Over the past few years, G-quadruplex DNA has been established as a potential target for anti-cancer drugs. The formation of quadruplexes in the promoter region of certain oncogenes (such as c-myc) is thought to play an important role in regulating their expression. Furthermore the stabilisation of quadruplex DNA in the telomeric region is thought to inhibit telomerase, an enzyme overexpressed in cancerous cells and related to cell proliferation. Therefore the development of small molecules with the ability to interact selectively with quadruplex DNA is receiving increasing attention. In particular metal complexes provide a novel approach for targeting quadruplex DNA.
In this thesis a series of mono-, bi- and tri-nuclear metal(II)-terpyridine (with the metal being copper(II), platinum(II) and zinc(II)), and platinum(II)-phenanthroline complexes have been prepared and evaluated as quadruplex DNA (Htelo and c-myc DNA) binders. The metals complexes were designed to have planar geometries to π-π stack atop quadruplex DNA. Side arms were incorporated to provide additional interactions with the loops, grooves and phosphate backboneof DNA.
Once prepared, the ability of the complexes to π-π stack in solid and solution state was probed using X-ray crystallography and 1H NMR and/or UV-Vis spectroscopy respectively. This gave an insight into the propensity of the complexes to π-π stack with quadruplex DNA. Metal complex-quadruplex DNA interactions were studied using a number of well established biophysical techniques. Fluorescence intercalator displacement assays, UV-Vis, fluorescence, 1H NMR and circular dichroism spectroscopic studies were used to probe non-covalent interactions. Several of the compounds were found to bind with high affinity and selectivity to quadruplex DNA (especially c-myc DNA). 1H NMR spectroscopic experiments with guanosine were used to investigate the potential of the complexes to form covalent bonds with DNA.
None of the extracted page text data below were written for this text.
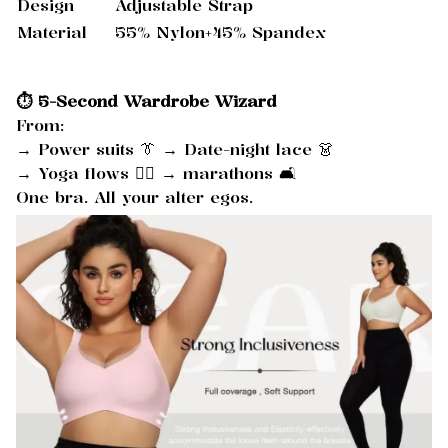
Design
Adjustable Strap
Material
55% Nylon+45% Spandex
⏱️ 5-Second Wardrobe Wizard
From:
→ Power suits 👔 → Date-night lace 👗
→ Yoga flows 🧘‍♀️ → marathons 🛋️
One bra. All your alter egos.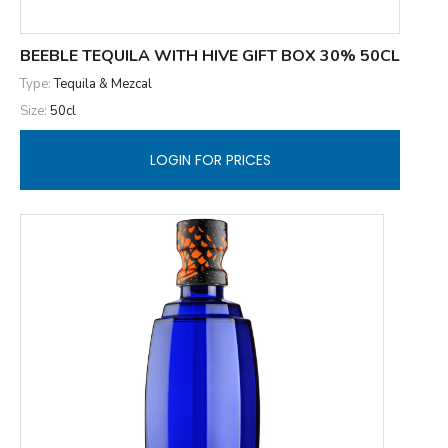
BEEBLE TEQUILA WITH HIVE GIFT BOX 30% 50CL
Type:
Tequila & Mezcal
Size:
50cl
LOGIN FOR PRICES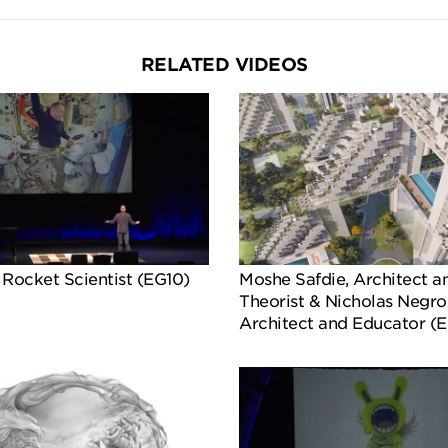
RELATED VIDEOS
 Rocket Scientist (EG10)
Moshe Safdie, Architect a
Theorist & Nicholas Negro
Architect and Educator (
A selection of the most potent quadruplex DNA binders were studied in cells. The MTS assay was used to determine the toxicity of the complexes towards cancer (U2OS and 293T) and normal (GM0575) cell lines. The IC50 values showed the potential of the metal complexes as anti-cancer drugs. To gain a better understanding of metal complex induced cell death, cellular uptake and DNA-flow cytometric studies were carried out. Additionally, RT q-PCR was used to probe the ability of these metal complexes to regulated c-myc oncogene expression.